In cases where the heterologous protein is toxic to cells, tightly controlling gene expression can improve host viability by maintaining expression levels of a toxic target protein just below a host strain's tolerance. In strong T7 promoter-based systems, an effective means to control expression is to employ a host strain that expresses a T7 RNA Polymerase inhibitor protein (LysY) as in NEB’s Lemo21(DE3) or T7 Express lysY/Iq strains.

To express a highly toxic protein, it may be necessary to employ a cell-free expression system: NEB’s PURExpress® In Vitro Protein Synthesis Kit is reconstituted from purified components necessary for E. coli translation. This kit can also be used with the PURExpress Disulfide Bond Enhancer to improve protein folding. Alternatively, the NEBExpressCell-free E. coli Protein Synthesis System utilizes a cell lysate which provides high-level expression of target proteins from linear or plasmid DNA templates.

Figure 4: Western analysis of 6-His tagged Brugia malayi protein

Figure 4: Western analysis of 6-His tagged Brugia malayi protein
A) B. malayi protein expressed at 20°C in BL21(DE3).
B) Soluble fractions of B. malayi protein expressed at 30°C in BL21(DE3) or Lemo21(DE3).


The Future of Protein Expression

The protein expression field is constantly evolving. Applications such as protein engineering and synthetic biology are driving the field toward high throughput protein expression. Scientists now desire to test hundreds, if not thousands, of expressed pro­teins in a single day to quickly narrow their focus to the most interesting variants.

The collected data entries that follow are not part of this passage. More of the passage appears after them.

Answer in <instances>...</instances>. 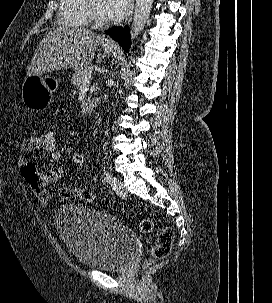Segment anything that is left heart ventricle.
I'll use <instances>...</instances> for the list:
<instances>
[{
	"label": "left heart ventricle",
	"instance_id": "left-heart-ventricle-1",
	"mask_svg": "<svg viewBox=\"0 0 272 303\" xmlns=\"http://www.w3.org/2000/svg\"><path fill=\"white\" fill-rule=\"evenodd\" d=\"M93 6H94L97 14L102 19H105V16H104V13H103L104 0H93Z\"/></svg>",
	"mask_w": 272,
	"mask_h": 303
}]
</instances>
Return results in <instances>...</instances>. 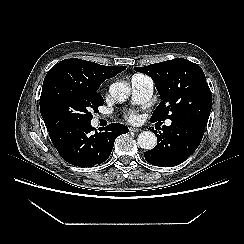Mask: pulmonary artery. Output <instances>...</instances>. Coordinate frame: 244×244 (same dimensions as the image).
Instances as JSON below:
<instances>
[{"label":"pulmonary artery","instance_id":"1","mask_svg":"<svg viewBox=\"0 0 244 244\" xmlns=\"http://www.w3.org/2000/svg\"><path fill=\"white\" fill-rule=\"evenodd\" d=\"M154 81L145 75L137 74L131 79L132 100L134 103H144L152 95ZM166 125H171V120L166 121Z\"/></svg>","mask_w":244,"mask_h":244}]
</instances>
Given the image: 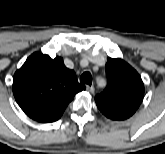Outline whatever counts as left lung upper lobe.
<instances>
[{
	"label": "left lung upper lobe",
	"instance_id": "left-lung-upper-lobe-1",
	"mask_svg": "<svg viewBox=\"0 0 165 154\" xmlns=\"http://www.w3.org/2000/svg\"><path fill=\"white\" fill-rule=\"evenodd\" d=\"M106 76V88L95 97L99 110L112 120L129 118L143 100L144 85L140 75L122 59L108 57Z\"/></svg>",
	"mask_w": 165,
	"mask_h": 154
}]
</instances>
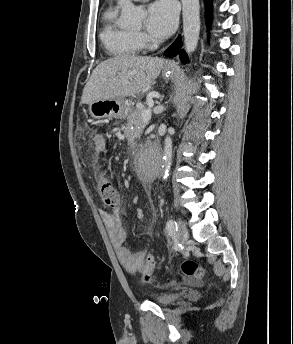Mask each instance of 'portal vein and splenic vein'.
I'll list each match as a JSON object with an SVG mask.
<instances>
[{"label":"portal vein and splenic vein","instance_id":"obj_1","mask_svg":"<svg viewBox=\"0 0 293 344\" xmlns=\"http://www.w3.org/2000/svg\"><path fill=\"white\" fill-rule=\"evenodd\" d=\"M151 119V109L142 110V120L144 123H148Z\"/></svg>","mask_w":293,"mask_h":344}]
</instances>
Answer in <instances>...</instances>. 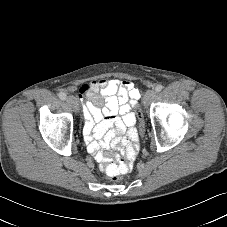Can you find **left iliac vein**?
Here are the masks:
<instances>
[{
    "mask_svg": "<svg viewBox=\"0 0 227 227\" xmlns=\"http://www.w3.org/2000/svg\"><path fill=\"white\" fill-rule=\"evenodd\" d=\"M156 92L154 90H149L146 92L143 98V103L145 106H148L150 102L154 99Z\"/></svg>",
    "mask_w": 227,
    "mask_h": 227,
    "instance_id": "4c4485c4",
    "label": "left iliac vein"
}]
</instances>
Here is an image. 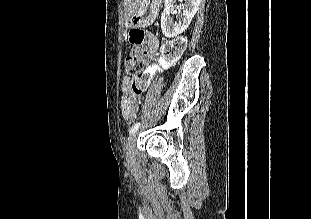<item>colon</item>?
I'll list each match as a JSON object with an SVG mask.
<instances>
[{
    "label": "colon",
    "instance_id": "5ec220e1",
    "mask_svg": "<svg viewBox=\"0 0 311 219\" xmlns=\"http://www.w3.org/2000/svg\"><path fill=\"white\" fill-rule=\"evenodd\" d=\"M142 37V31L134 30L132 34L133 41L138 42ZM185 46L186 41L182 37L167 42L162 48L161 63H171L177 60L184 52ZM142 54V50H135L125 59L126 72L137 76L132 85L135 93H141L147 88L154 73V70L148 74L143 73L144 60Z\"/></svg>",
    "mask_w": 311,
    "mask_h": 219
}]
</instances>
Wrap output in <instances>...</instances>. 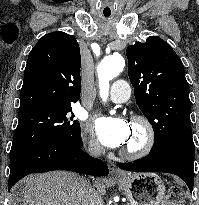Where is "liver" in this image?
Segmentation results:
<instances>
[{"label": "liver", "instance_id": "6515ba94", "mask_svg": "<svg viewBox=\"0 0 199 205\" xmlns=\"http://www.w3.org/2000/svg\"><path fill=\"white\" fill-rule=\"evenodd\" d=\"M25 182L21 197L17 198L20 205H89L84 189L87 181L72 172L30 175ZM96 187L100 196L106 193L103 180L97 181Z\"/></svg>", "mask_w": 199, "mask_h": 205}]
</instances>
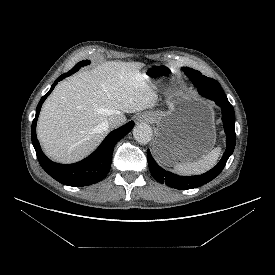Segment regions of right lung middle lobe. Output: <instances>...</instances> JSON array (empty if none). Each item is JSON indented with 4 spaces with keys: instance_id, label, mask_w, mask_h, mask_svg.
Wrapping results in <instances>:
<instances>
[{
    "instance_id": "dd1d6c3e",
    "label": "right lung middle lobe",
    "mask_w": 275,
    "mask_h": 275,
    "mask_svg": "<svg viewBox=\"0 0 275 275\" xmlns=\"http://www.w3.org/2000/svg\"><path fill=\"white\" fill-rule=\"evenodd\" d=\"M90 62L87 60V61H81V62H78L71 70L70 72L72 71H77L80 67L82 66H85L87 64H89Z\"/></svg>"
}]
</instances>
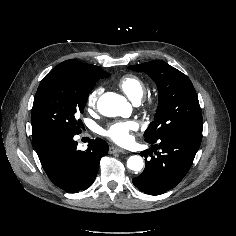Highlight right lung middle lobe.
Segmentation results:
<instances>
[{
  "instance_id": "1",
  "label": "right lung middle lobe",
  "mask_w": 236,
  "mask_h": 236,
  "mask_svg": "<svg viewBox=\"0 0 236 236\" xmlns=\"http://www.w3.org/2000/svg\"><path fill=\"white\" fill-rule=\"evenodd\" d=\"M106 74L104 78L109 77ZM95 82H86L75 74L53 69L41 81L33 103L32 133L56 132L75 135L81 131V120L89 92Z\"/></svg>"
}]
</instances>
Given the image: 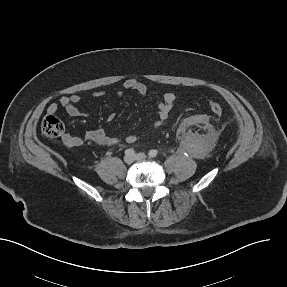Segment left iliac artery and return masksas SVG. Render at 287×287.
<instances>
[{"label":"left iliac artery","instance_id":"44dca946","mask_svg":"<svg viewBox=\"0 0 287 287\" xmlns=\"http://www.w3.org/2000/svg\"><path fill=\"white\" fill-rule=\"evenodd\" d=\"M148 154H149V156H150V157H152V158H153V157H156V156H157L158 151H157V150H155V149H152V150H150V151H149V153H148Z\"/></svg>","mask_w":287,"mask_h":287}]
</instances>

As the standard method of cloning, vector introduction into a host strain, and cell propagation takes multiple days, it is becoming clear that cell-free protein expression, which can be accomplished in as little as one hour, will become increasingly important in the coming years. Just as in vivo protein expression started from humble begin­nings and has progressed to highly engineered host strains and regimented bioprocessing, we anticipate a similar revolution in cell-free protein expression systems. A new generation of NEB scientists are dedi­cated to advancing cell-free expression by engineering novel cell lines, developing improved cell-free system manufacturing processes (such as those employed for PURExpress or NEBExpress), optimizing cell-free system formulations and exploring the potential for system scale up for production of milligram to gram quantities of protein.

View a PDF of this feature article



1. Rosano, G.L. and Ceccarelli, E.A. (2014) Front. Microbio. 5, 172.

2. Raleigh, E.A. and Wilson, G. (1986) PNAS, 83, 9070–9074.

3. Chong, S. et al. (1997) Gene, 192, 271-281.

4. Lobstein, J. et al. (2012) Microb. Cell. Fact. 11, 56.

5. Wagner, S. et al. (2008) PNAS, 105, 14371-14376.